Below are records to repeat exactly; copy them without the pictures.

Stored data entries
----------------------------------------

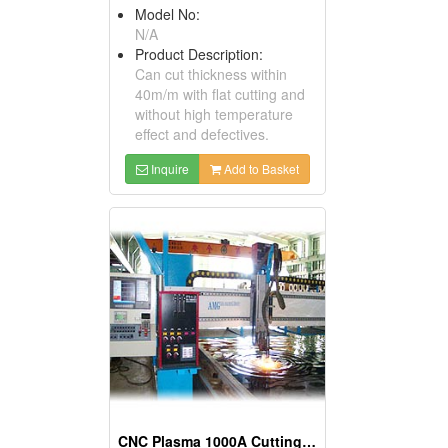
Model No:
N/A
Product Description:
Can cut thickness within
40m/m with flat cutting and
without high temperature
effect and defectives.
Inquire
Add to Basket
CNC Plasma 1000A Cutting Machines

----------------------------------------

■ Exercise answer:
Model No:
N/A
Product Description:
Can cut thickness within
40m/m with flat cutting and
without high temperature
effect and defectives.
Inquire
Add to Basket
CNC Plasma 1000A Cutting Machines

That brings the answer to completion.